The dating game rap 1950 s teenage dating etiquette
(Host) Now let's meet contestant #2, He's a psychopathic derranged crackhead freak Who works in the Dark Carnival. First of all, I could never love you You sound like a richy bitch, yo fuck you!But if I did, I'd probably show you that I care, By takin all these other motha fuckers outta here!Grab your titties, and stretch em down past your waist Let go, and watch em both spring up in your face I'd sing love songs to ya, the best I can Get ya naked and hit it like a caveman Then we'd go through the beach and walk in the sand I'd throw a little sand in your face and say I'm just playin As you spit it all out, I'll fuck your back Grab your underwear and wedge it up your ass crack!!!!(Host) Well it sounds like contestant #2 is just overflowing with sensetivity Sharon, It's a tough choice so far, Sharon, let's have your last question And see which one is gonna win the right to your next date (Sharon) Ok, if we were at a dance club, And you both noticed me at the same time, Tell me, how would you each get my attention And what would your pick up lines be? Ok, first, I'd slide up to the bar And tell you that I can't believe how fuckin fat you are! I'd order you a drink, and stir it with my dick And then to get your attention in a crowded place, I'd simply walk up and stick my nuts in your face!

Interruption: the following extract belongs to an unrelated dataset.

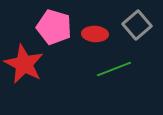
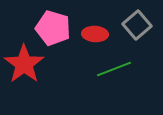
pink pentagon: moved 1 px left, 1 px down
red star: rotated 9 degrees clockwise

(Sharon) Contestant #1, I believe first impressions last forever, So let's say you were to come over to my parents' house And have dinner with me and my family.), eat escargot Swing through the jungle and beat a bongo Yummy: Now bachelor number three, today's my day I brought a friend home, what do you say?Bachelor number three: Get the fuck out Yummy: What?I'd tell ya that I like the way you make your titties shake, And if you lost a little weight you'd look like Rikki Lake. Yeah, freak her with your nuts, yeah that'll get her!
Tell her that she's fat, yeah, that'll work even better!This dumb message (and those ads) will appear on every screen until you register!